Only the text should come through, so restate the listing exactly and drop its images.

☆ ☆ ☆ ☆ ☆ ☆ ☆

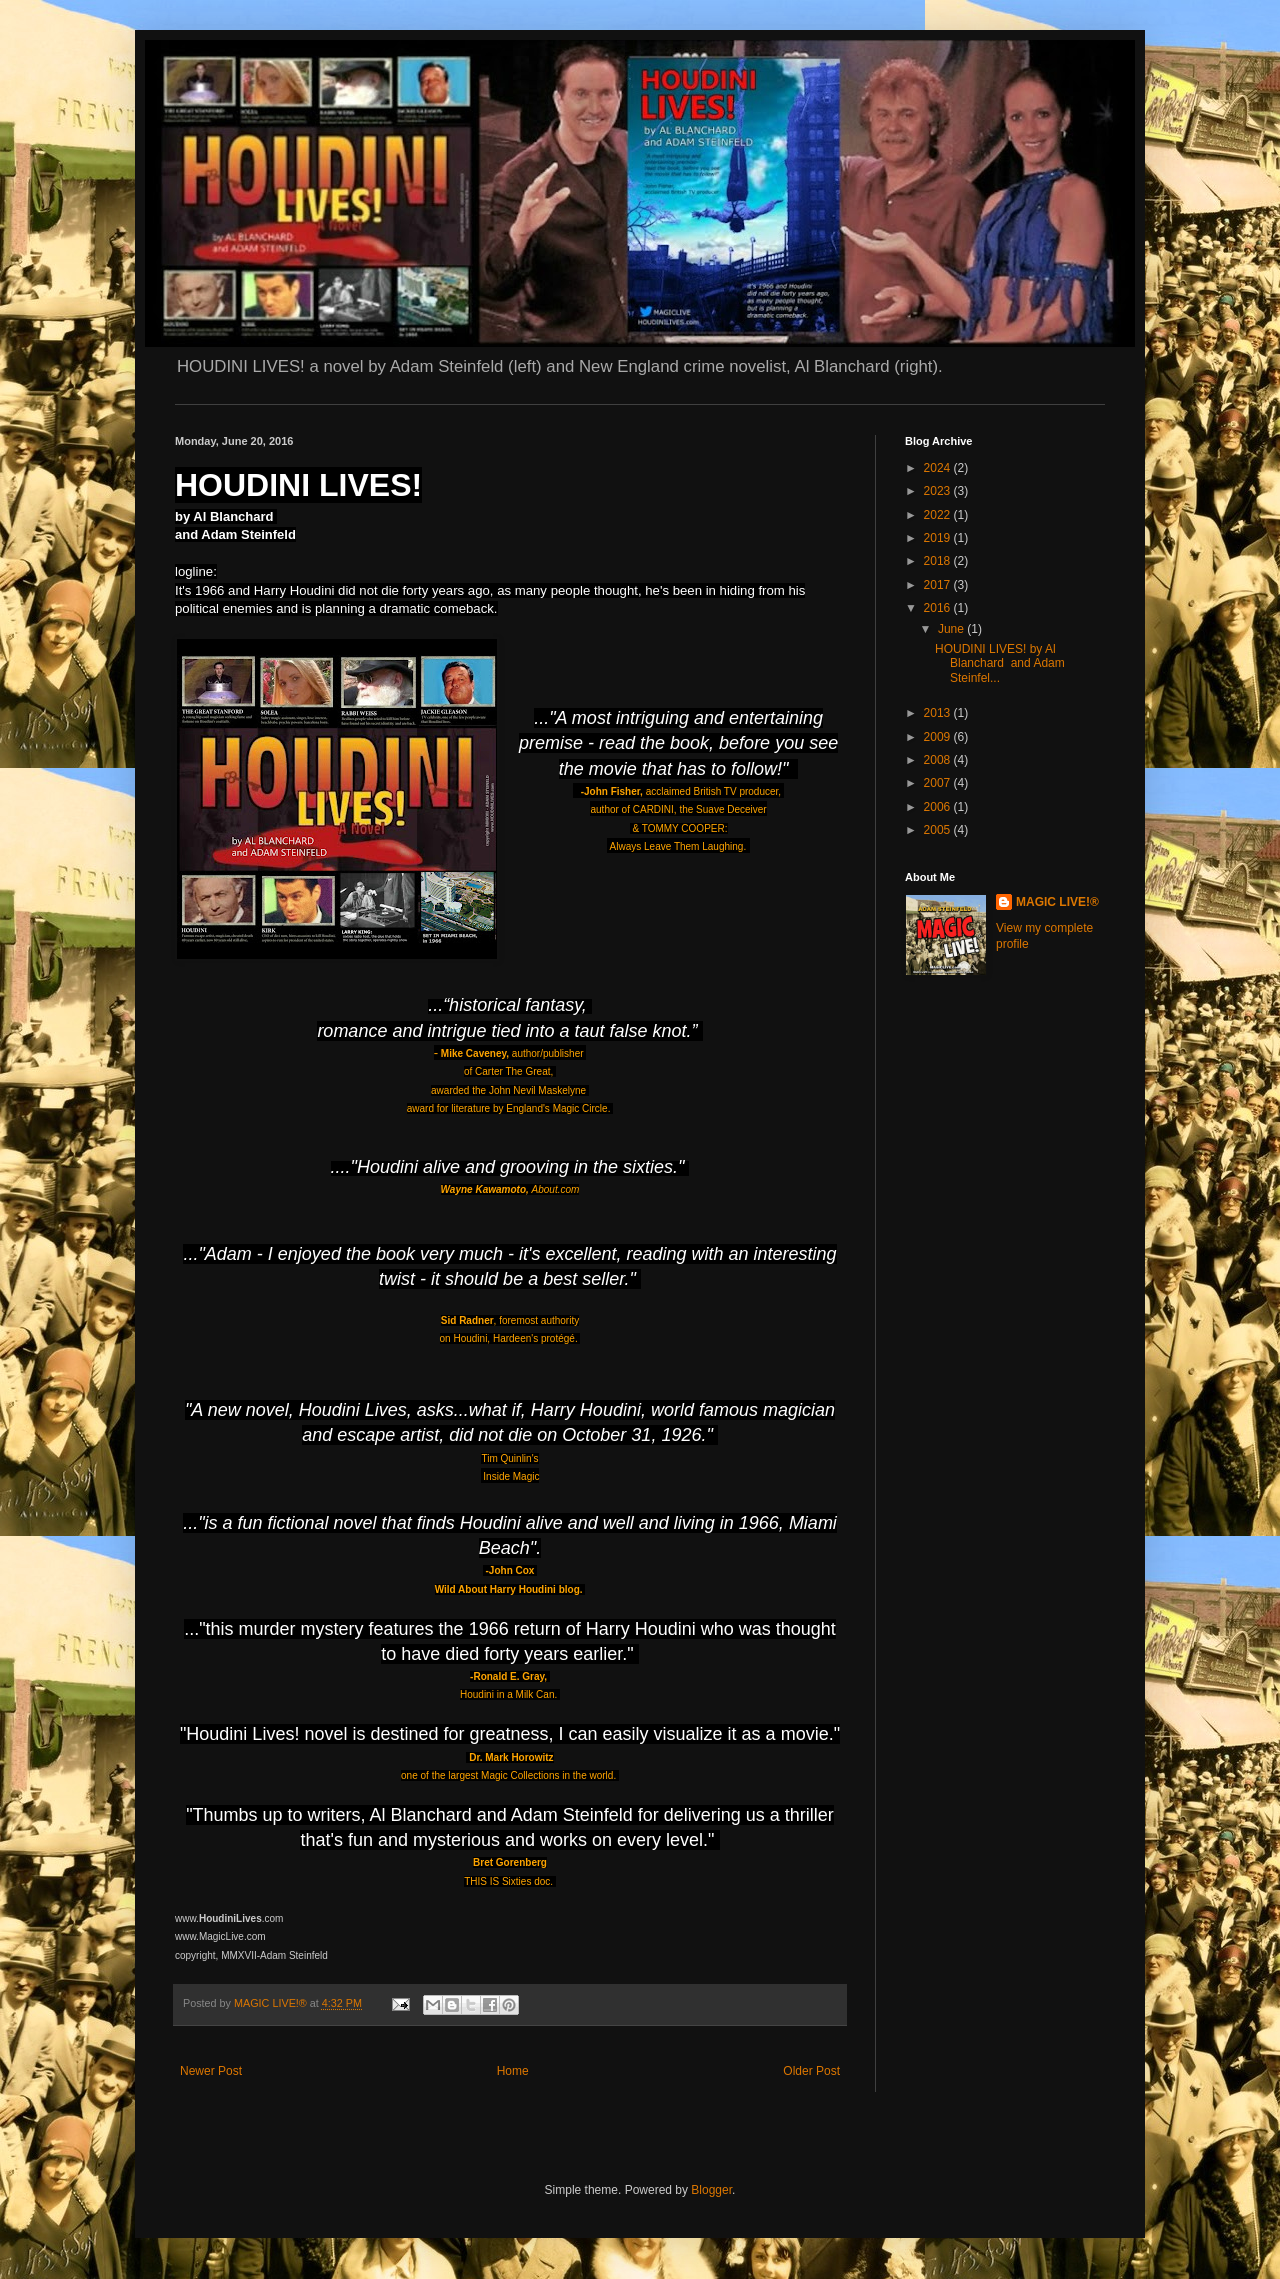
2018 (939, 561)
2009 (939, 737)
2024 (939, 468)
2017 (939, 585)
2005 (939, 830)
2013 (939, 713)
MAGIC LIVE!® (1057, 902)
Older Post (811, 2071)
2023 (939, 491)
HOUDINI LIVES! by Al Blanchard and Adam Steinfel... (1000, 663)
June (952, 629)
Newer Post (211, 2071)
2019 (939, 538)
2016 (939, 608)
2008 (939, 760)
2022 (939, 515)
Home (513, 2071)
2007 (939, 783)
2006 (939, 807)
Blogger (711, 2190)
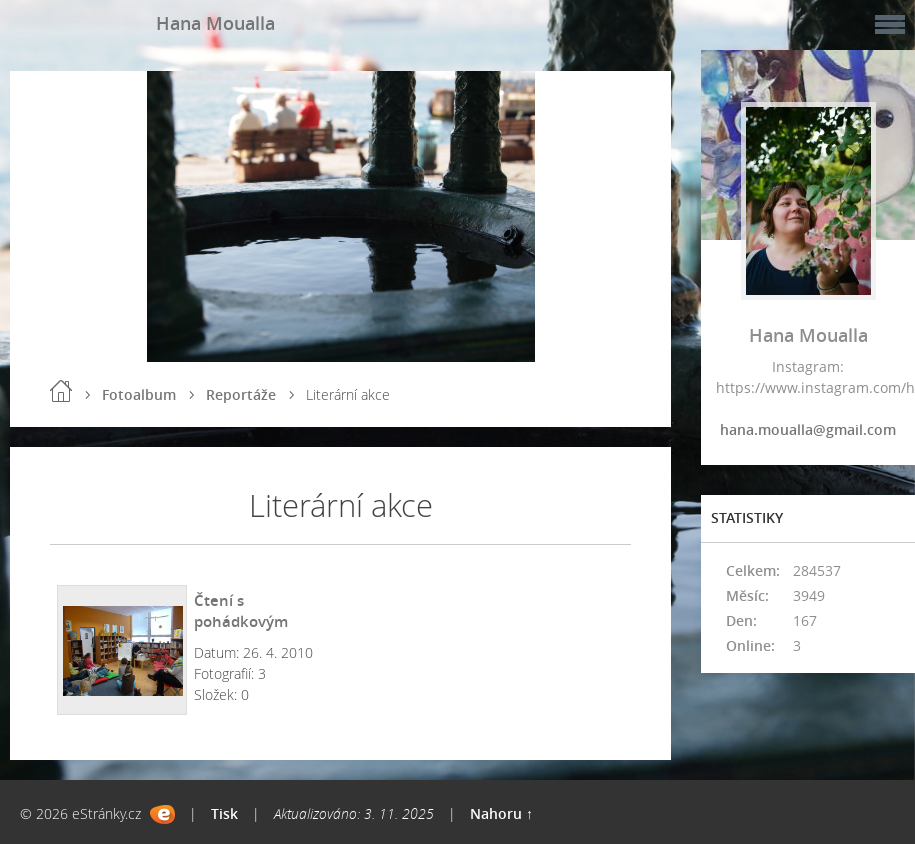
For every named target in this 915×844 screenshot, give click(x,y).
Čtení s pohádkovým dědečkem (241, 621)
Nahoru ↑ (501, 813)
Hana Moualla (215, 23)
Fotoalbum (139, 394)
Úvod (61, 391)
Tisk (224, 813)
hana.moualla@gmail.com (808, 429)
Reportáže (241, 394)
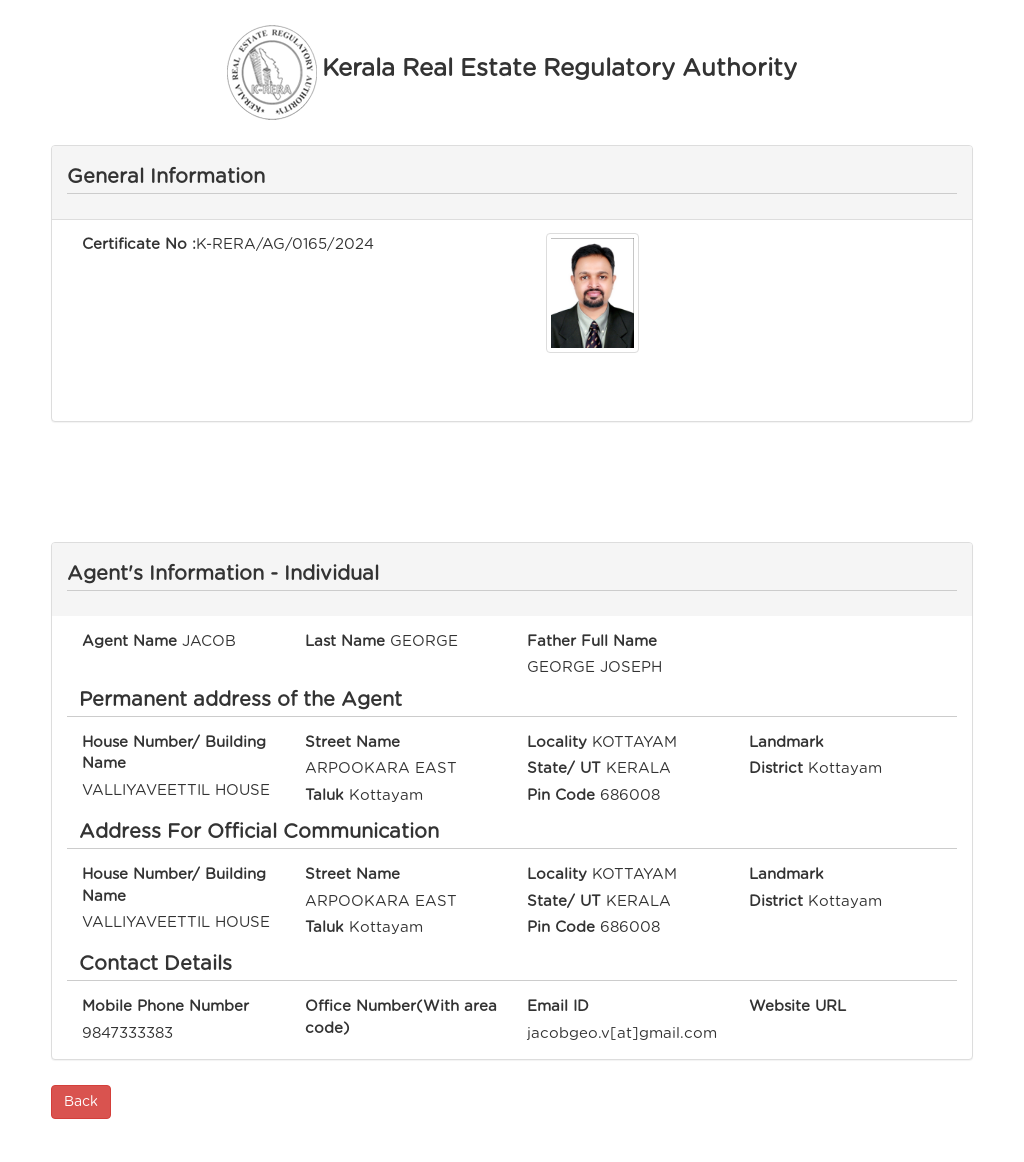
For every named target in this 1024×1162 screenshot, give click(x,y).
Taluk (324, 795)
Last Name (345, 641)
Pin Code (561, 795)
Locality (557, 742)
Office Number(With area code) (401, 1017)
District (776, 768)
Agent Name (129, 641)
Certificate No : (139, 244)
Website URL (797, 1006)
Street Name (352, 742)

☆ ☆ ☆ ☆ ☆ ☆ ☆

### Solution to this exercise
2018 (939, 561)
2009 (939, 737)
2024 (939, 468)
2017 (939, 585)
2005 (939, 830)
2013 (939, 713)
MAGIC LIVE!® (1057, 902)
Older Post (811, 2071)
2023 (939, 491)
HOUDINI LIVES! by Al Blanchard and Adam Steinfel... (1000, 663)
June (952, 629)
Newer Post (211, 2071)
2019 (939, 538)
2016 (939, 608)
2008 (939, 760)
2022 (939, 515)
Home (513, 2071)
2007 (939, 783)
2006 (939, 807)
Blogger (711, 2190)
For every named target in this 915×844 screenshot, give click(x,y).
Čtení s pohádkovým dědečkem (241, 621)
Nahoru ↑ (501, 813)
Hana Moualla (215, 23)
Fotoalbum (139, 394)
Úvod (61, 391)
Tisk (224, 813)
hana.moualla@gmail.com (808, 429)
Reportáže (241, 394)
For every named target in this 1024×1162 screenshot, give click(x,y).
Taluk (324, 795)
Last Name (345, 641)
Pin Code (561, 795)
Locality (557, 742)
Office Number(With area code) (401, 1017)
District (776, 768)
Agent Name (129, 641)
Certificate No : (139, 244)
Website URL (797, 1006)
Street Name (352, 742)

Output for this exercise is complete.